Non-Profit springs into Buford community
By Alex Le
Path Project, a non-profit and community development organization who helps academically at-risk children in mobile home communities, will be launching their Buford addition to aid students in the mobile home of Countryside Village of Lake Lanier.
Path Project centers around assisting students who live in highly populated Latino areas, and the program assists students from all grade levels who are at a literary/academic disadvantage.
Right: Melinda and Jim Hollandsworth (right) with MacKenzie one of our staff members (left) and Sophia Abarca. Sophia just became the first person in her family to graduate high school this past May when she graduated from South Gwinnett. “She has been in our program since 6th grade and was a catalyst in us starting the path project in 2010 when she asked us - when are you guys going to leave? Churches always leave. That was the moment we decided to dig in and stay for the long haul”, said Jim Hollandsworth.
According to Path Project’s website, their mission is to have these students “find the right path in their lives” spiritually, academically, and socially. Their mission aims to bring these values into the student’s lives by helping them to “know and follow God's plan for their life, graduate from high school with a plan for their future, and become productive members of society who give back to their community.”
Per path-project.org, only 57% of Latino students graduate high school. A common trend the non-profit has seen is that the graduation rates are lower in these communities due to a number of factors including “limited English spoken in homes (majority Mexican immigrants), a lack of basic academic skills by 3rd grade, parents who did not graduate high school, a majority of residents living below the poverty line, drug and alcohol abuse, gang activity and a lack of positive role models.”
Left: 3 of our students from Gwinnett Estates mobile home park serving as ball boys at a Grayson high soccer game. We partner with FCA Soccer to offer soccer programs in these mobile home parks.
According to the website as part of Path Project Children, teenagers, and families have the opportunity to participate in programs such as Mommy and Me, preschool, after school, literacy, mentoring, soccer, summer camp, career, and life skills.
These programs are designed using research-based best practices and as such certified teachers and youth development specialists oversee the programs. These specialists serve alongside parents and volunteers who help children and teenagers in these communities “find the right path for their lives.”
With the help of former Buford Academy second grade teacher Katie Hove, Path Project’s placement in Countryside is gaining fruition.
Hove was introduced to Path Project by her father, Randy Redner, who is the Executive Director of The Community Foundation of Northeast Georgia. Hove and Jim Hollandsworth, Path Project Co-Founder and Executive Director, met at Countryside one day and discussed the need for Path Project in Buford.
Through various conversations about the “passion for the community in Buford and these students, we decided that it would be an awesome opportunity to start a Path Project in Buford,” Hove said.
Hove has not only been welcomed to the team, but is the “catalyst behind the Buford expansion,” Hollandsworth said.
Hove taught at Buford Academy for five years, and spoke highly of the relationship between Buford Academy and Path Project.
“The partnership between Path Project and the Buford City Schools is already going strong,” Hove said. “Just the amount of support we’re getting from the school system is really encouraging.”

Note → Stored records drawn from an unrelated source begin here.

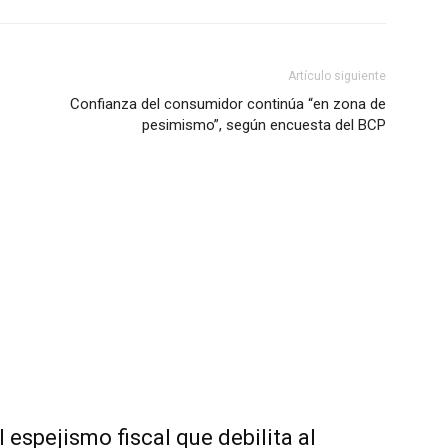
Artículo siguiente
Confianza del consumidor continúa “en zona de
pesimismo”, según encuesta del BCP
l espejismo fiscal que debilita al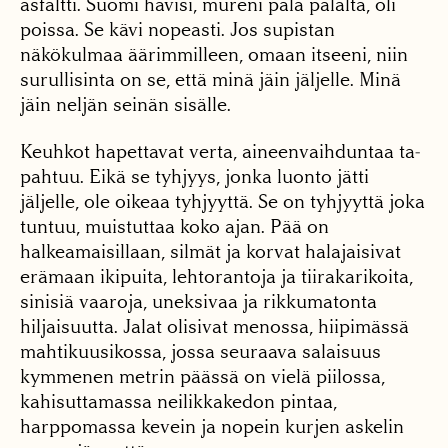
asfaltti. Suomi hävisi, mu­reni pala palalta, oli
pois­sa. Se kävi nopeasti. Jos supistan
näkökulmaa ää­rimmilleen, omaan itseeni, niin
surullisinta on se, että minä jäin jäljelle. Minä
jäin neljän seinän sisälle.
Keuhkot hapettavat ver­ta, aineenvaihduntaa ta­
pahtuu. Eikä se tyhjyys, jonka luonto jätti
jäljelle, ole oikeaa tyhjyyttä. Se on tyhjyyttä joka
tuntuu, muistuttaa koko ajan. Pää on
halkeamaisillaan, silmät ja korvat halajaisivat
erä­maan ikipuita, lehtorantoja ja tiirakarikoita,
sinisiä vaaroja, uneksivaa ja rik­kumatonta
hiljaisuutta. Ja­lat olisivat menossa, hiipi­mässä
mahtikuusikossa, jossa seuraava salaisuus
kymmenen metrin päässä on vielä piilossa,
kahisuttamassa neilikkakedon pin­taa,
harppomassa kevein ja nopein kurjen askelin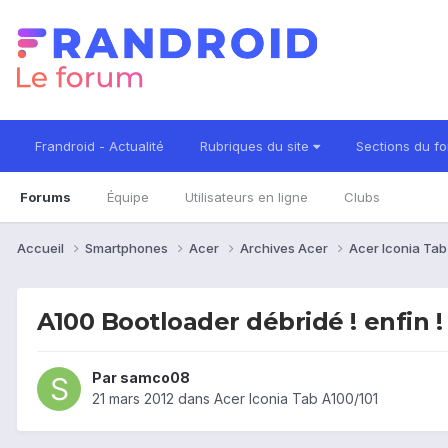
Frandroid - Actualité
Rubriques du site
Sections du f
Forums
Équipe
Utilisateurs en ligne
Clubs
Accueil
Smartphones
Acer
Archives Acer
Acer Iconia Ta
A100 Bootloader débridé ! enfin !
Par
samco08
21 mars 2012
dans
Acer Iconia Tab A100/101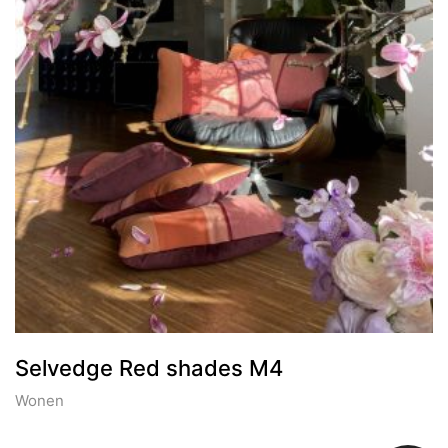
Selvedge Red shades M4
Wonen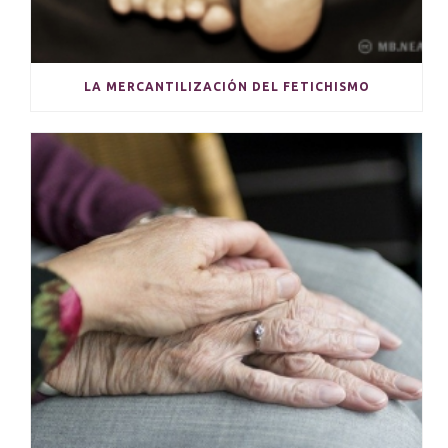
LA MERCANTILIZACIÓN DEL FETICHISMO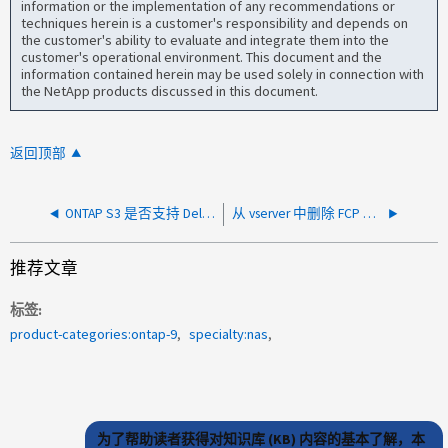
information or the implementation of any recommendations or
techniques herein is a customer's responsibility and depends on
the customer's ability to evaluate and integrate them into the
customer's operational environment. This document and the
information contained herein may be used solely in connection with
the NetApp products discussed in this document.
返回顶部
ONTAP S3 是否支持 DeleteBucketPolicy、PutBucketAcl 和 PutObjectAcl
从 vserver 中删除 FCP 协议会影响 NAS 服务吗？
推荐文章
标签
product-categories:ontap-9
specialty:nas
为了帮助读者获得对知识库 (KB) 内容的基本了解，本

Hove added that the Buford City School System is “doing a phenomenal job and they serve these students all day and do a great job. This is just an extension of that where we can take it into their communities and do even more outside of the school day.”
According to Hove, the main focus is on literacy and to ensure that the students can read on grade level. While students are at Path Project they will hopefully participate in games because they do recognize that the students are coming from a full day of school.
“Part of the exciting part of partnering with Buford is that if there is a student that is really struggling in math with a concept, those teachers can reach out to us and we will work with that student with what they are specifically struggling with,” Hove said.
The incorporation of activities will also include writing and vocabulary as well.
Hove said Path Project also structures in time to help the students with their homework because “we recognize these families that we’re working with want these kids to succeed and they do everything they can to help their students succeed, but sometimes they can’t always help with homework and whether that may be a language barrier, or a work schedule [conflict], they aren’t there to help with homework, so we want to make sure that homework is getting done, because that is a valuable expansion of what they learn at school.”
Currently, Path Project will be launching their program in Countryside sometime in August. The projected launch is the weekend after Labor Day.